Acting Assistant Attorney Walter Dellinger found the limitation to be constitutionally
valid, saying: “It does not give the GPO the authority to refuse to print any materials,
but merely requires that printing be procured ‘by or through’ the GPO.”41
In 1994, Congress again altered the limitation by requiring the executive branch
agencies to obtain a certification from the Public Printer before procuring the
production of certain documents outside of GPO, and by expanding the types of
materials that were to be produced by GPO.42 This modification prompted President
Clinton to comment in his July 22, 1994, signing statement that the provision “raises
serious constitutional concerns” and to declare that he would “interpret the
amendments to the public printing provisions in a manner that minimizes the
potential constitutional deficiencies in the Act.”43
Later, as revealed in a September 19, 1994, memorandum from OMB Acting
Director Alice Rivlin to department and agency heads, an accommodation between
the two branches was reached concerning public printing. She announced: “The
leadership of the Congressional committees of jurisdiction has agreed to work with
the Administration to produce a legislative approach to solving this problem” of
comprehensive reform of federal government printing. As a consequence, she
directed the executive departments and agencies “to maintain the status quo
regarding present printing and duplicating arrangements during Fiscal Year 1995 to
allow this initiative to go forward.”44 However, the accommodation proved to be
temporary when, several weeks later, President Clinton’s political party lost majority
control of both houses of Congress and congressional reconsideration of public
printing arrangements came under new leadership.

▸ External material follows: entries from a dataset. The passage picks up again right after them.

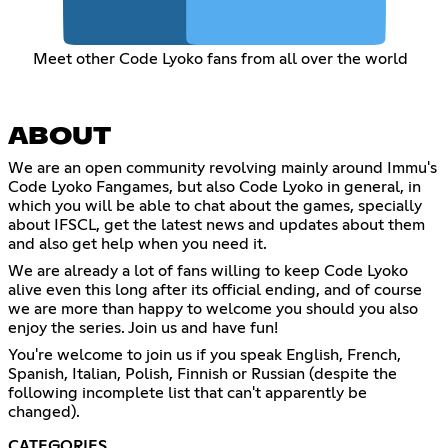
Meet other Code Lyoko fans from all over the world
ABOUT
We are an open community revolving mainly around Immu's
Code Lyoko Fangames, but also Code Lyoko in general, in
which you will be able to chat about the games, specially
about IFSCL, get the latest news and updates about them
and also get help when you need it.
We are already a lot of fans willing to keep Code Lyoko
alive even this long after its official ending, and of course
we are more than happy to welcome you should you also
enjoy the series. Join us and have fun!
You're welcome to join us if you speak English, French,
Spanish, Italian, Polish, Finnish or Russian (despite the
following incomplete list that can't apparently be
changed).
CATEGORIES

Subsequently, some post-Chadha judicial rulings, which substantially narrowed
the ways in which Congress may directly control executive agency decisionmaking,45
40 See P.L. 102-392, Sec. 207; 106 Stat 1719-1720; previous versions were narrower in that
they applied only to printing “from commercial sources” while the new version applied to
virtually all spending by all executive agencies for any printing.
41 U.S. Dept. of Justice, Office of Legal Counsel, memorandum from Walter Dellinger,
Assistant Attorney General, for Emily C. Hewitt, General Counsel, General Services
Administration, “General Services Administration Printing Operations” (Washington: Sept.
13, 1993).
42 P.L. 103-283, Sec. 207; 108 Stat. 1423, 1440.
43 Weekly Compilation of Presidential Documents, vol. 30, July 29, 1994, pp. 1541-1542.
44 Memorandum reprinted in Congressional Record, daily edition, vol. 140, Sept. 29, 1994,
pp. E1997-E1998.
45 Bowsher v. Synar, 478 U.S. 714 (1986); Metropolitan Washington Airport Authority v.
Citizens for the Abatement of Aircraft Noise, Inc., 501 U.S. 252 (1991); Federal Election
Commission
v. NRA Political Victory Fund, 6 F.3d 821 (D.C.Cir. 1993), cert. dismissed for
want of jurisdiction
, 115 S.Ct. 537 (1994); Hechinger v. Metropolitan Washington Airport
Authority Board of Review
, 36 F.3d 97 (D.C. Cir. 1994), cert. denied, 115 S. Ct. 934 (Jan.
(continued...)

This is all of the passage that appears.